WORK ORDER:
While you copy the lines below, skip the pictures and keep the rest exact.

EXTRACTED DATA:
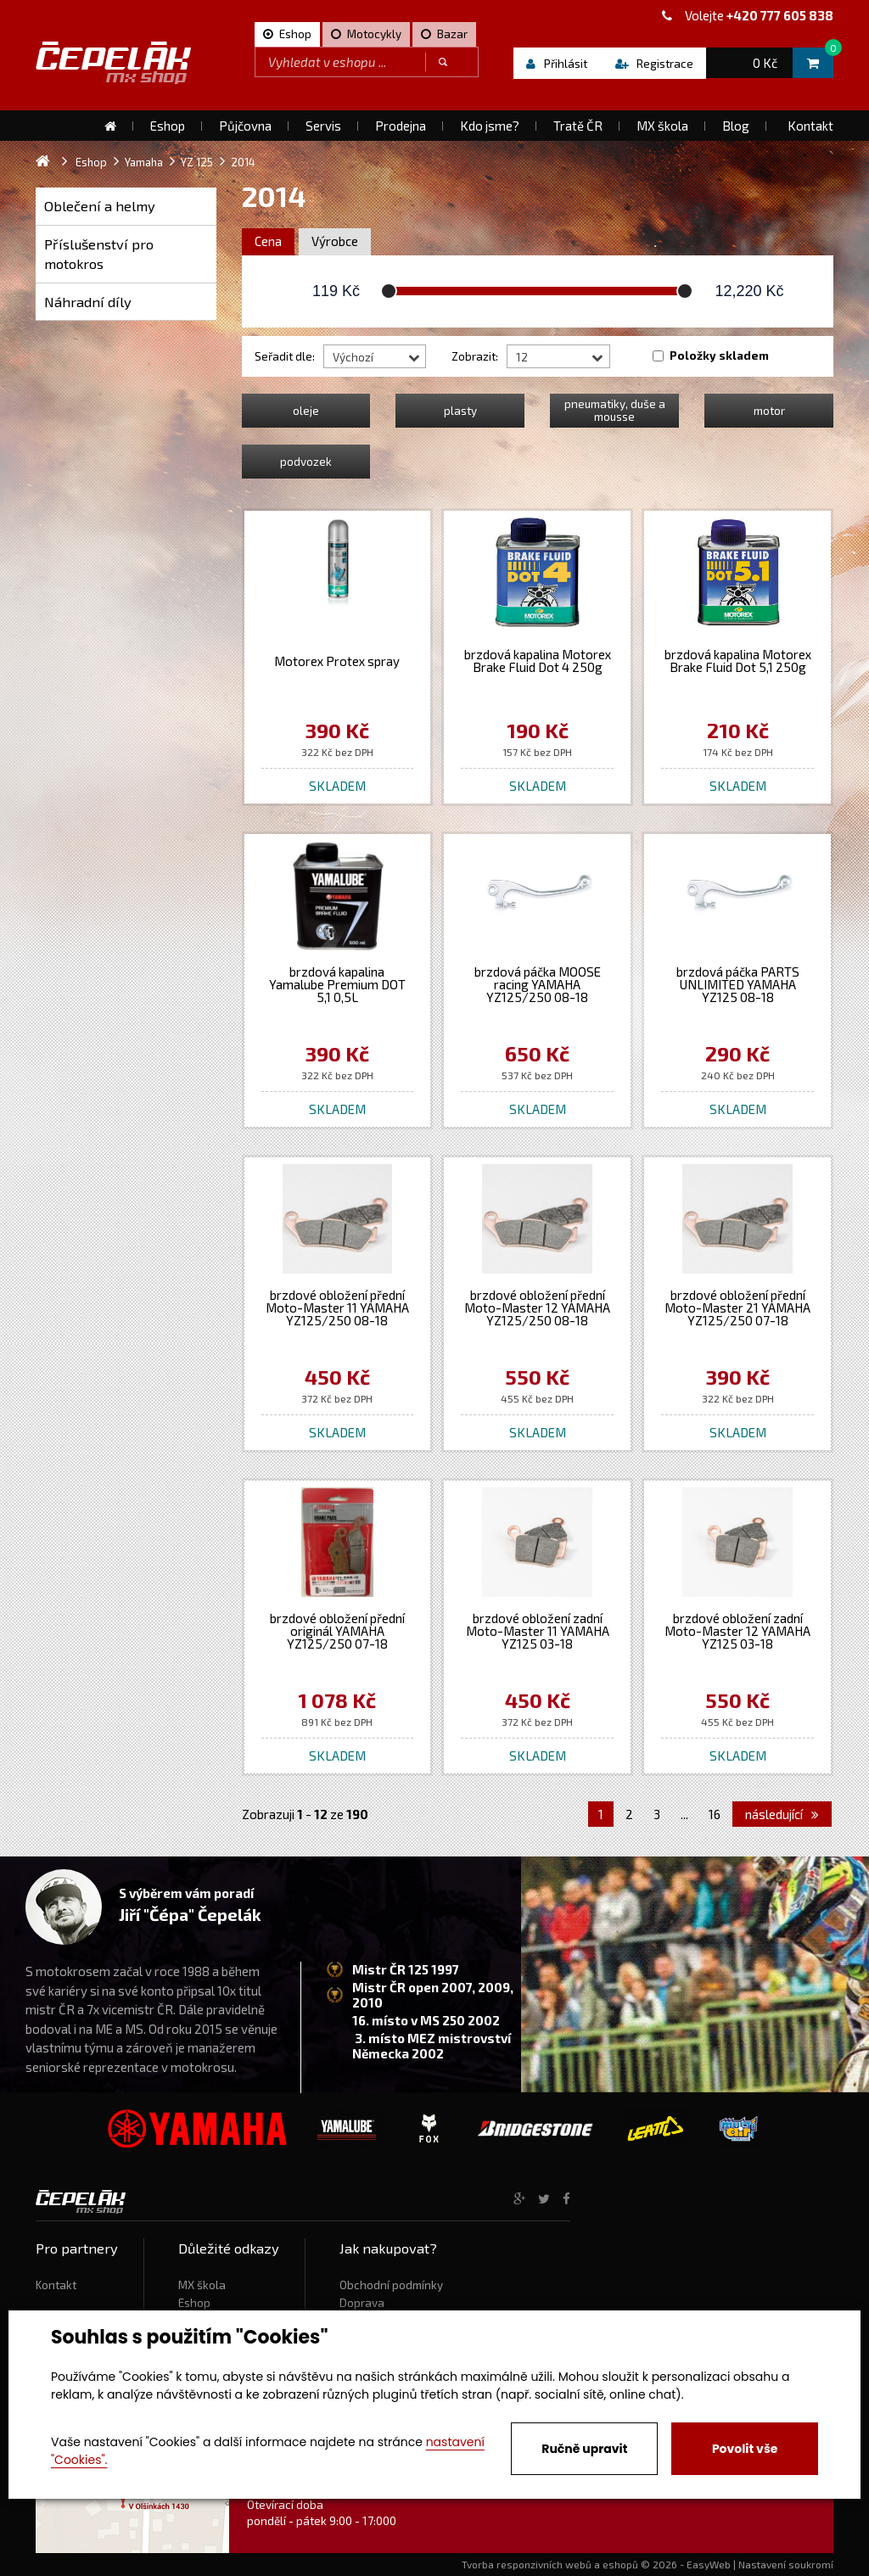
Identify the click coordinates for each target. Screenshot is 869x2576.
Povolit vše (744, 2448)
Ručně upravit (584, 2448)
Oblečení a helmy (99, 206)
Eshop (194, 2303)
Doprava (361, 2303)
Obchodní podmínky (391, 2285)
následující (782, 1814)
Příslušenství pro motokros (99, 254)
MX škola (202, 2285)
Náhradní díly (88, 302)
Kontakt (56, 2285)
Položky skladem (719, 355)
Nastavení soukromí (785, 2564)
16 (714, 1814)
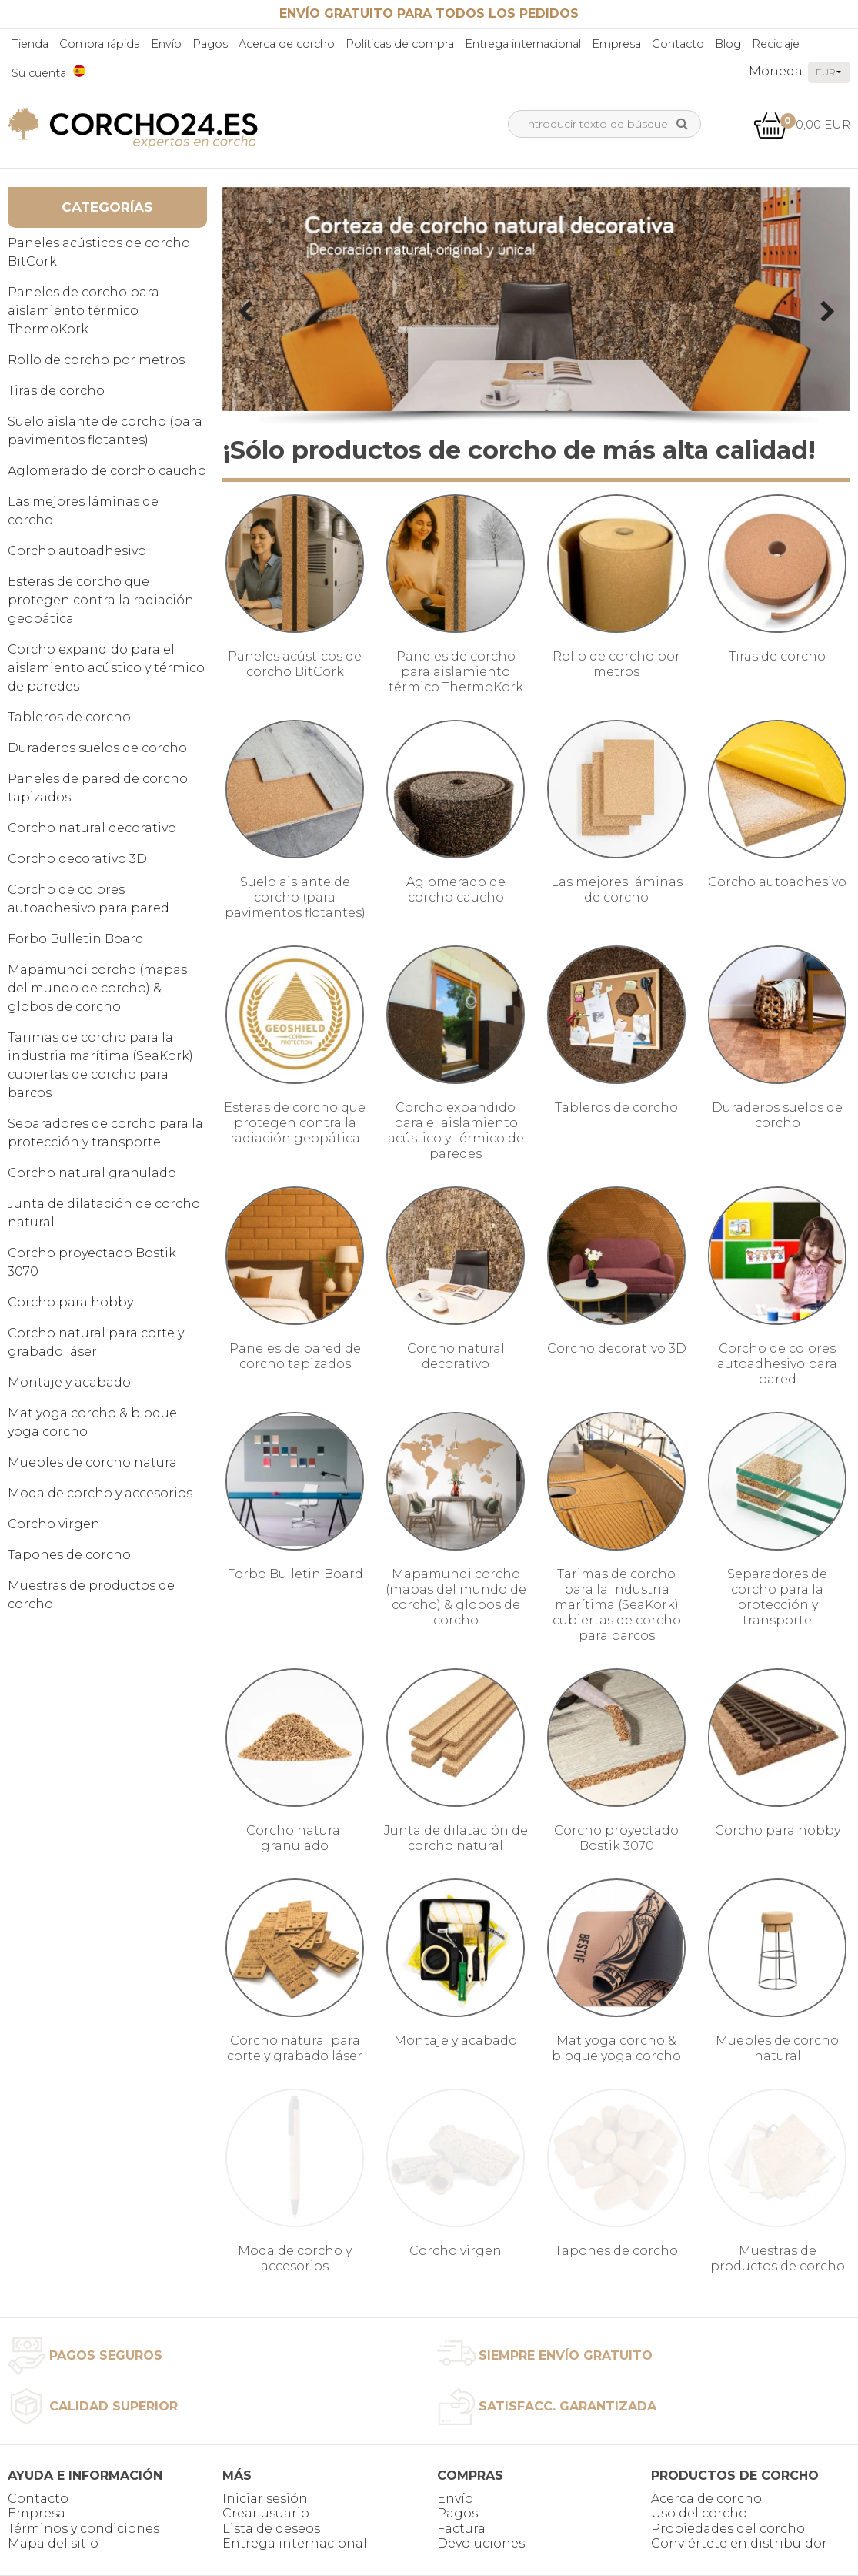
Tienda (30, 44)
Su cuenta (39, 73)
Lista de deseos (271, 2528)
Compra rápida (99, 44)
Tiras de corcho (56, 390)
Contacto (678, 44)
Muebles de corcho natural (94, 1462)
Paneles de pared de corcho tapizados (98, 788)
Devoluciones (481, 2543)
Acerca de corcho (287, 44)
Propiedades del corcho (728, 2528)
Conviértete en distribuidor (739, 2543)
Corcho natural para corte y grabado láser (96, 1342)
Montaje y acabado (69, 1382)
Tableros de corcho (69, 717)
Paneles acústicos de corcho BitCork (99, 252)
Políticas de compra (400, 44)
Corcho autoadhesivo (77, 551)
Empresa (616, 44)
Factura (461, 2528)
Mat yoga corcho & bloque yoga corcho (92, 1422)
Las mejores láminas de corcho (83, 510)
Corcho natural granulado (92, 1173)
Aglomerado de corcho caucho (107, 470)
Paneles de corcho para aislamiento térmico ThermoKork (83, 310)
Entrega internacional (523, 44)
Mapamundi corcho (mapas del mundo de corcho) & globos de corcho (97, 988)
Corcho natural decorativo (92, 828)
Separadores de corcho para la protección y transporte (105, 1132)
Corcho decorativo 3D (77, 858)
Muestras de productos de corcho (91, 1594)
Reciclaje (776, 44)
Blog (728, 44)
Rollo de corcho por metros (96, 360)
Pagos (210, 44)
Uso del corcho (699, 2513)
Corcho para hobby (70, 1302)
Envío (166, 44)
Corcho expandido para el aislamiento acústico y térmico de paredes (106, 668)
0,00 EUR (801, 124)
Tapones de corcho (69, 1554)
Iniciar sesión (265, 2498)
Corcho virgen (54, 1524)
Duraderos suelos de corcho (97, 748)
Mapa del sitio (53, 2543)
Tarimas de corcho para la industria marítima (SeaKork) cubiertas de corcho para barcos (100, 1065)
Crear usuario (265, 2513)
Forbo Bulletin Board (76, 939)
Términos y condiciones (83, 2528)
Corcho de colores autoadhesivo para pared (88, 898)
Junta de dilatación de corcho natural (104, 1212)
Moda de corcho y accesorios (100, 1493)
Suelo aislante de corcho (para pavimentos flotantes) (105, 430)
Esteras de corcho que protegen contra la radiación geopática (101, 600)
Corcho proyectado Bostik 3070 (92, 1262)
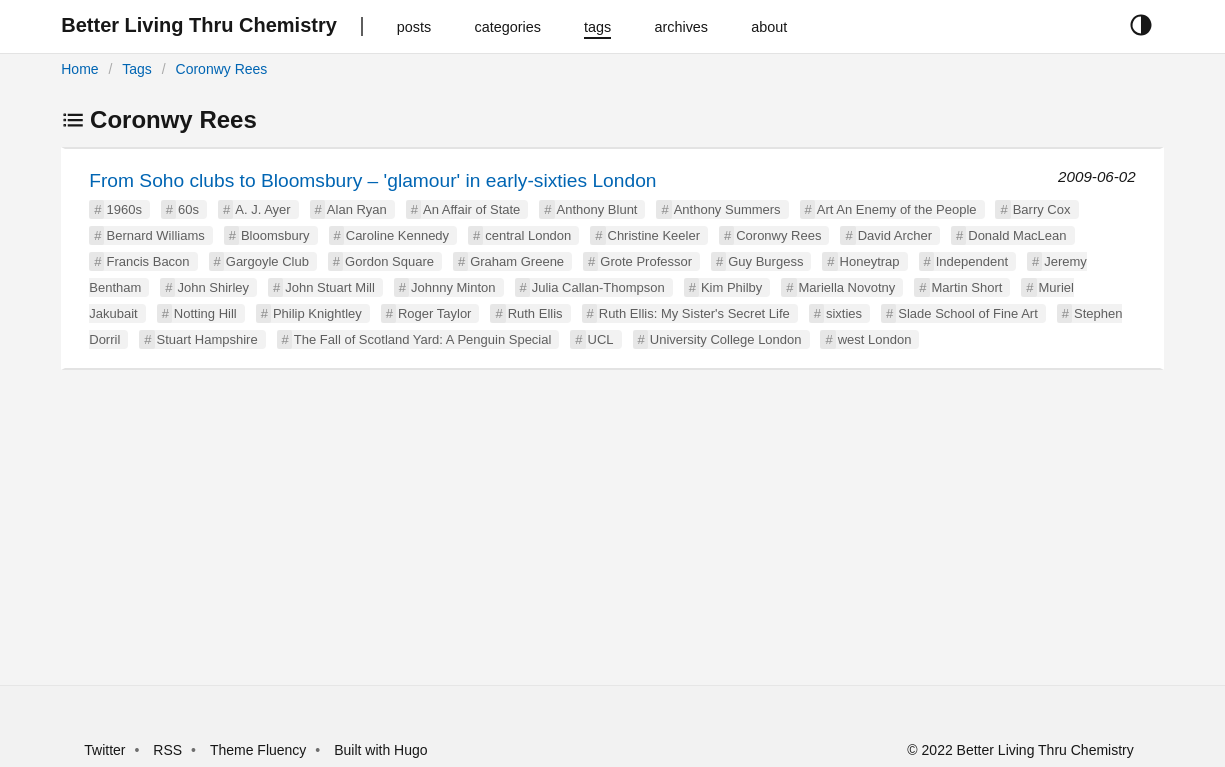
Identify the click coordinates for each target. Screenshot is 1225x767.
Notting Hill (205, 313)
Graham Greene (517, 261)
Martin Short (967, 287)
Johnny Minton (453, 287)
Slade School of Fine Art (967, 313)
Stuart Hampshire (207, 339)
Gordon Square (389, 261)
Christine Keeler (654, 235)
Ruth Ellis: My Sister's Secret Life (694, 313)
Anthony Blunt (597, 209)
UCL (601, 339)
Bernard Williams (155, 235)
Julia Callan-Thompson (598, 287)
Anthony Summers (727, 209)
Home (79, 69)
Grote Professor (646, 261)
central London (528, 235)
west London (875, 339)
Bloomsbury (275, 235)
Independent (972, 261)
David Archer (895, 235)
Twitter (104, 750)
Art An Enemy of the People (897, 209)
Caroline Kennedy (397, 235)
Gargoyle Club (267, 261)
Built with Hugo (380, 750)
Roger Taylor (434, 313)
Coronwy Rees (222, 69)
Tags (137, 69)
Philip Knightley (317, 313)
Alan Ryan (357, 209)
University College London (726, 339)
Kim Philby (731, 287)
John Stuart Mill (330, 287)
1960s (123, 209)
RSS (167, 750)
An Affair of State (471, 209)
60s (188, 209)
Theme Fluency (260, 750)
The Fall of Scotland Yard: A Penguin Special (423, 339)
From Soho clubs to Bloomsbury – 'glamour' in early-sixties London (372, 180)
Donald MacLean (1017, 235)
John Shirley (213, 287)
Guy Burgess (765, 261)
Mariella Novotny (847, 287)
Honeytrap (870, 261)
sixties (844, 313)
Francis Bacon (147, 261)
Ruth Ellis (535, 313)
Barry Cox (1042, 209)
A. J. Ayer (262, 209)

RESULT BELOW:
Identify the click coordinates for each target. Screenshot is 869x2576.
Povolit vše (744, 2448)
Ručně upravit (584, 2448)
Oblečení a helmy (99, 206)
Eshop (194, 2303)
Doprava (361, 2303)
Obchodní podmínky (391, 2285)
následující (782, 1814)
Příslušenství pro motokros (99, 254)
MX škola (202, 2285)
Náhradní díly (88, 302)
Kontakt (56, 2285)
Položky skladem (719, 355)
Nastavení soukromí (785, 2564)
16 (714, 1814)
Tienda (30, 44)
Su cuenta (39, 73)
Lista de deseos (271, 2528)
Compra rápida (99, 44)
Tiras de corcho (56, 390)
Contacto (678, 44)
Muebles de corcho natural (94, 1462)
Paneles de pared de corcho tapizados (98, 788)
Devoluciones (481, 2543)
Acerca de corcho (287, 44)
Propiedades del corcho (728, 2528)
Conviértete en distribuidor (739, 2543)
Corcho natural para corte y grabado láser (96, 1342)
Montaje y acabado (69, 1382)
Tableros de corcho (69, 717)
Paneles acústicos de corcho BitCork (99, 252)
Políticas de compra (400, 44)
Corcho autoadhesivo (77, 551)
Empresa (616, 44)
Factura (461, 2528)
Mat yoga corcho & bloque yoga corcho (92, 1422)
Las mejores láminas de corcho (83, 510)
Corcho natural granulado (92, 1173)
Aglomerado de corcho caucho (107, 470)
Paneles de corcho para aislamiento térmico ThermoKork (83, 310)
Entrega internacional (523, 44)
Mapamundi corcho (mapas del mundo de corcho) & globos de corcho (97, 988)
Corcho natural decorativo (92, 828)
Separadores de corcho para la protección y transporte (105, 1132)
Corcho decorativo 3D (77, 858)
Muestras de productos de corcho (91, 1594)
Reciclaje (776, 44)
Blog (728, 44)
Rollo de corcho por metros (96, 360)
Pagos (210, 44)
Uso del corcho (699, 2513)
Corcho para hobby (70, 1302)
Envío (166, 44)
Corcho expandido para el aislamiento acústico y térmico de paredes (106, 668)
0,00 EUR (801, 124)
Tapones de corcho (69, 1554)
Iniciar sesión (265, 2498)
Corcho virgen (54, 1524)
Duraderos suelos de corcho (97, 748)
Mapa del sitio (53, 2543)
Tarimas de corcho para la industria marítima (SeaKork) cubiertas de corcho para barcos (100, 1065)
Crear usuario (265, 2513)
Forbo Bulletin Board (76, 939)
Términos y condiciones (83, 2528)
Corcho de colores autoadhesivo para pared (88, 898)
Junta de dilatación de corcho natural (104, 1212)
Moda de corcho y accesorios (100, 1493)
Suelo aislante de corcho (para pavimentos flotantes) (105, 430)
Esteras de corcho que protegen contra la radiación geopática (101, 600)
Corcho proyectado Bostik 3070 (92, 1262)
Identify the click coordinates for each target. Screenshot is 1225x767.
Notting Hill (205, 313)
Graham Greene (517, 261)
Martin Short (967, 287)
Johnny Minton (453, 287)
Slade School of Fine Art (967, 313)
Stuart Hampshire (207, 339)
Gordon Square (389, 261)
Christine Keeler (654, 235)
Ruth Ellis: My Sister's Secret Life (694, 313)
Anthony Blunt (597, 209)
UCL (601, 339)
Bernard Williams (155, 235)
Julia Callan-Thompson (598, 287)
Anthony Summers (727, 209)
Home (79, 69)
Grote Professor (646, 261)
central London (528, 235)
west London (875, 339)
Bloomsbury (275, 235)
Independent (972, 261)
David Archer (895, 235)
Twitter (104, 750)
Art An Enemy of the People (897, 209)
Caroline Kennedy (397, 235)
Gargoyle Club (267, 261)
Built with Hugo (380, 750)
Roger Taylor (434, 313)
Coronwy Rees (222, 69)
Tags (137, 69)
Philip Knightley (317, 313)
Alan Ryan (357, 209)
University College London (726, 339)
Kim Philby (731, 287)
John Stuart Mill (330, 287)
1960s (123, 209)
RSS (167, 750)
An Affair of State (471, 209)
60s (188, 209)
Theme Fluency (260, 750)
The Fall of Scotland Yard: A Penguin Special (423, 339)
From Soho clubs to Bloomsbury – 'glamour' in early-sixties London (372, 180)
Donald MacLean (1017, 235)
John Shirley (213, 287)
Guy Burgess (765, 261)
Mariella Novotny (847, 287)
Honeytrap (870, 261)
sixties (844, 313)
Francis Bacon (147, 261)
Ruth Ellis (535, 313)
Barry Cox (1042, 209)
A. J. Ayer (262, 209)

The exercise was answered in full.